Now that we have some idea about the Bayes theorem, let’s see how Naive Bayes works.

How Does the Naïve Bayes Classifier Work?

To demonstrate how the Naïve Bayes classifier works, we will consider an Email Spam Classification problem which classifies whether an Email is a SPAM or NOT.

Let’s consider we have total 12 emails. 8 of which are NOT-SPAM and remaining 4 are SPAM.

  • Number of NOT-SPAM emails – 8
  • Number of SPAM emails – 4
  • Total Emails – 12
  • Therefore, P(NOT-SPAM) = 8/12 = 0.666 , P(SPAM) = 4/12 = 0.333

Suppose the entire Corpus comprises just four words [Friend, Offer, Money, Wonderful]. The following histogram represents the word count of each word in each category.

Word Counts In Mail
Word Counts In our Example

We’ll now calculate the conditional probabilities of each word.

The formula given below will calculate the Probability of the word Friend to occur given the mail is NOT-SPAM.

Calculating Conditional Probabilities
Calculating Conditional Probabilities

Calculating the probabilities for the whole text corpus.

Conditional Probabilities Of Each Words
Conditional Probabilities of Each Words

Now that we have all the prior and conditional Probabilities, we can apply the Bayes theorem to it.

Suppose we get an Email: “Offer Money” and based on our previously calculated probabilities we need to classify it as SPAM or NOT-SPAM.

Probability Score Calculation
Probability Score Calculation

The Probability of Email to be a SPAM given the words Offer and Money is greater than the Probability of the mail to be NOT-SPAM. (0.0532 > 0.00424).

Hence our Classifier will classify this Email to be a SPAM. In summary, we just calculated the posterior Probability as shown in the Bayes theorem.

If we came across a variable that is not present in the other categories then the word count of that variable becomes 0 (zero) and we will be unable to make a prediction.

This Problem is also known as a “Zero Frequency” problem. To avoid this, we make use of smoothening methods. i.e. Laplace estimation. Smoothening techniques do not affect the conditional probabilities.

Types of Naïve Bayes Classifier:

  • Multinomial – It is used for Discrete Counts. The one we described in the example above is an example of Multinomial Type Naïve Bayes.
  • Gaussian – This type of Naïve Bayes classifier assumes the data to follow a Normal Distribution.
  • Bernoulli – This type of Classifier is useful when our feature vectors are Binary.

Implementing Naïve Bayes with Python

We’ll make use of the breast cancer Wisconsin dataset. You can know more about the dataset here.
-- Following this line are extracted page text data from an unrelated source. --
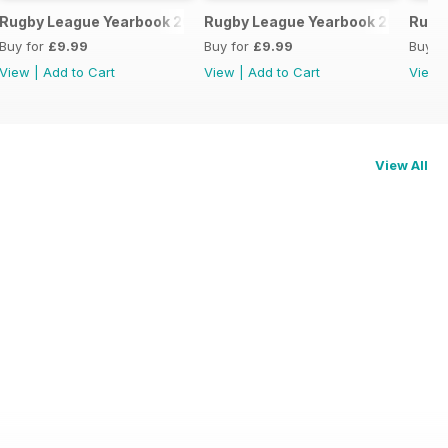
3-24
Rugby League Yearbook 2022/23
Rugby League Yearbook 2021-22
Rugb
Buy for
£9.99
Buy for
£9.99
Buy f
View
|
Add to Cart
View
|
Add to Cart
View
View All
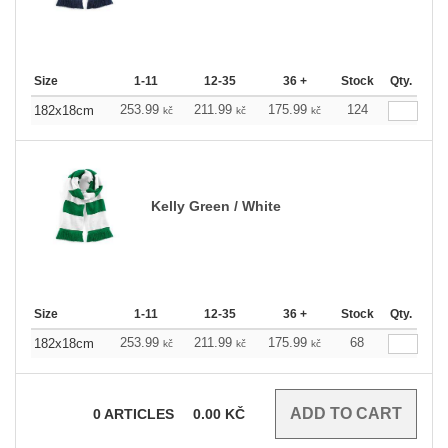
Size
1-11
12-35
36 +
Stock
Qty.
253.99
211.99
175.99
124
182x18cm
kč
kč
kč
Kelly Green / White
Size
1-11
12-35
36 +
Stock
Qty.
253.99
211.99
175.99
68
182x18cm
kč
kč
kč
0
ARTICLES
0.00
KČ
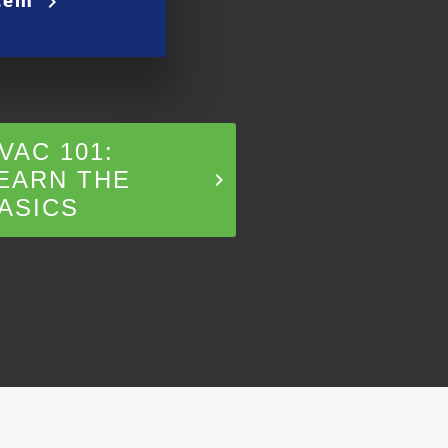
keyboard_arrow_right
VAC 101:
EARN THE
keyboard_arrow_right
ASICS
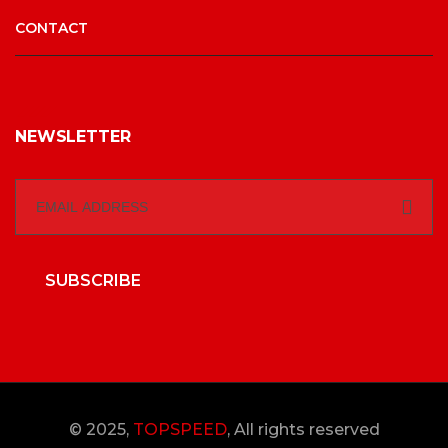
CONTACT
NEWSLETTER
SUBSCRIBE
© 2025,
TOPSPEED
, All rights reserved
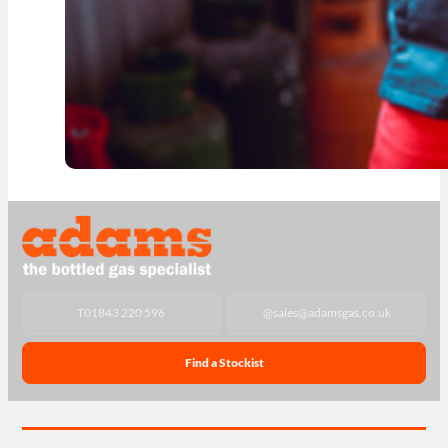
T
01843 220 596
@
sales@adamsgas.co.uk
Find a Stockist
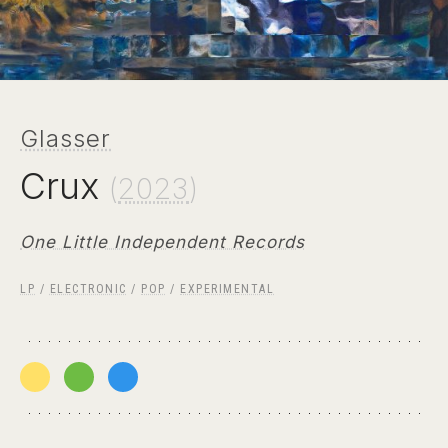
Glasser
Crux
(
2023
)
One Little Independent Records
LP
/
ELECTRONIC
/
POP
/
EXPERIMENTAL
Scikit Learn provides us with GaussianNB class to implement Naive Bayes Algorithm.

#Loading the Dataset
from sklearn.datasets import load_breast_cancer

data_loaded = load_breast_cancer()
X = data_loaded.data
y = data_loaded.target

The dataset has 30 features using which prediction needs to be done. We can access the data just by using .data method. The dataset has features and target variables.

#Splitting the dataset into training and testing variables
from sklearn.model_selection import train_test_split

X_train, X_test, y_train, y_test = train_test_split(data.data, data.target, test_size=0.2,random_state=20)
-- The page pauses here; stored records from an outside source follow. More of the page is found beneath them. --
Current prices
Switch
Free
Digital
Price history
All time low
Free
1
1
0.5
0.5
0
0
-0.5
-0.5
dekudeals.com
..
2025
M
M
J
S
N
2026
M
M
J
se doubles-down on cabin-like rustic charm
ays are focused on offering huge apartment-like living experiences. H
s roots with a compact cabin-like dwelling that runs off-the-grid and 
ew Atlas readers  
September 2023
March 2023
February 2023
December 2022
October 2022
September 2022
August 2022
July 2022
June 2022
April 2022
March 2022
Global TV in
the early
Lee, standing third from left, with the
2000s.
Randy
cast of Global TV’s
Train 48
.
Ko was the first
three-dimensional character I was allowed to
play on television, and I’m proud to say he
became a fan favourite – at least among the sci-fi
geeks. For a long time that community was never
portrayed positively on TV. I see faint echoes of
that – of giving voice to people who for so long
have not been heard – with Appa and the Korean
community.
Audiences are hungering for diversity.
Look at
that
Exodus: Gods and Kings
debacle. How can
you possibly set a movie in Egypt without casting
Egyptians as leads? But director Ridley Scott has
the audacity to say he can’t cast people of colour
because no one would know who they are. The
#keeping 80% as training data and 20% as testing data.

Now, importing the Gaussian Naive Bayes Class and fitting the training data to it.

from sklearn.naive_bayes import GaussianNB

#Calling the Class
naive_bayes = GaussianNB()

#Fitting the data to the classifier
naive_bayes.fit(X_train , y_train)

#Predict on test data
y_predicted = naive_bayes.predict(X_test)
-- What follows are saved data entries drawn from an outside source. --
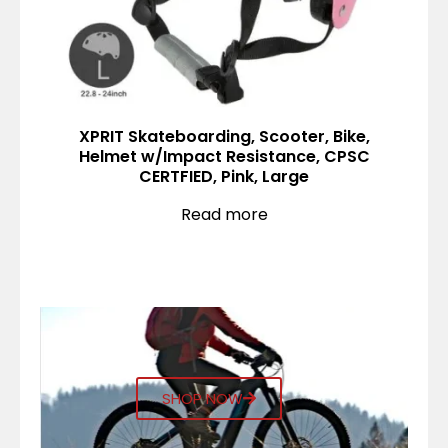
XPRIT Skateboarding, Scooter, Bike,
Helmet w/Impact Resistance, CPSC
CERTFIED, Pink, Large
Read more
SHOP NOW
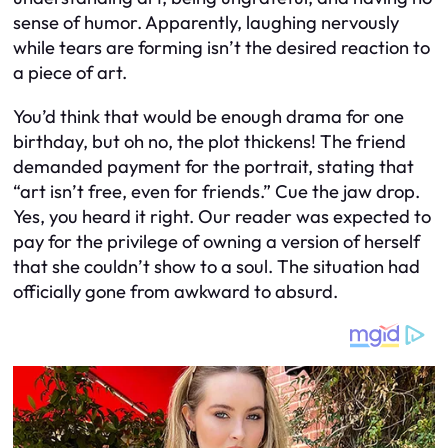
sense of humor. Apparently, laughing nervously
while tears are forming isn’t the desired reaction to
a piece of art.
You’d think that would be enough drama for one
birthday, but oh no, the plot thickens! The friend
demanded payment for the portrait, stating that
“art isn’t free, even for friends.” Cue the jaw drop.
Yes, you heard it right. Our reader was expected to
pay for the privilege of owning a version of herself
that she couldn’t show to a soul. The situation had
officially gone from awkward to absurd.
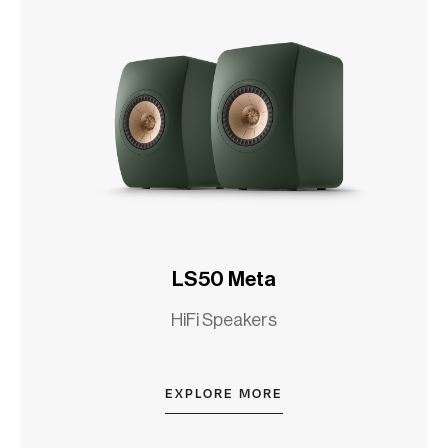
LS50 Meta
HiFi Speakers
EXPLORE MORE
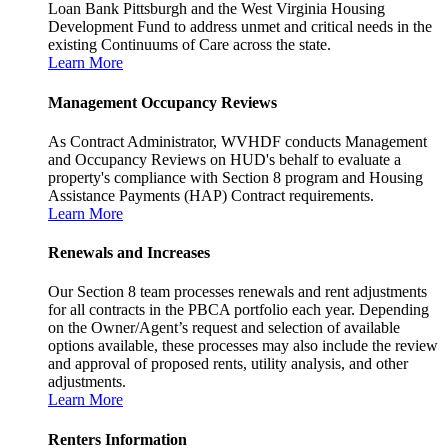
Loan Bank Pittsburgh and the West Virginia Housing
Development Fund to address unmet and critical needs in the
existing Continuums of Care across the state.
Learn More
Management Occupancy Reviews
As Contract Administrator, WVHDF conducts Management
and Occupancy Reviews on HUD's behalf to evaluate a
property's compliance with Section 8 program and Housing
Assistance Payments (HAP) Contract requirements.
Learn More
Renewals and Increases
Our Section 8 team processes renewals and rent adjustments
for all contracts in the PBCA portfolio each year. Depending
on the Owner/Agent’s request and selection of available
options available, these processes may also include the review
and approval of proposed rents, utility analysis, and other
adjustments.
Learn More
Renters Information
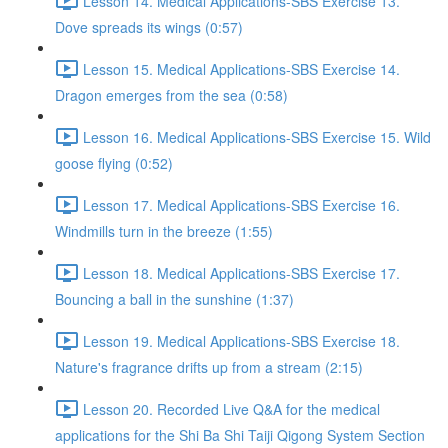
Lesson 14. Medical Applications-SBS Exercise 13.
Dove spreads its wings (0:57)
Lesson 15. Medical Applications-SBS Exercise 14.
Dragon emerges from the sea (0:58)
Lesson 16. Medical Applications-SBS Exercise 15. Wild
goose flying (0:52)
Lesson 17. Medical Applications-SBS Exercise 16.
Windmills turn in the breeze (1:55)
Lesson 18. Medical Applications-SBS Exercise 17.
Bouncing a ball in the sunshine (1:37)
Lesson 19. Medical Applications-SBS Exercise 18.
Nature's fragrance drifts up from a stream (2:15)
Lesson 20. Recorded Live Q&A for the medical
applications for the Shi Ba Shi Taiji Qigong System Section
The .fit method of GaussianNB class requires the feature data (X_train) and the target variables as input arguments(y_train).

Now, let’s find how accurate our model was using accuracy metrics.

#Import metrics class from sklearn
from sklearn import metrics

metrics.accuracy_score(y_predicted , y_test)

Accuracy = 0.956140350877193

We got accuracy around 95.61 %

Feel free to experiment with the code. You can apply various transformations to the data prior to fitting the algorithm.

Conclusion

In this article, we got some intuition about the Naive Bayes classifier. We have also seen how to implement Naive Bayes using sklearn. Happy Learnning!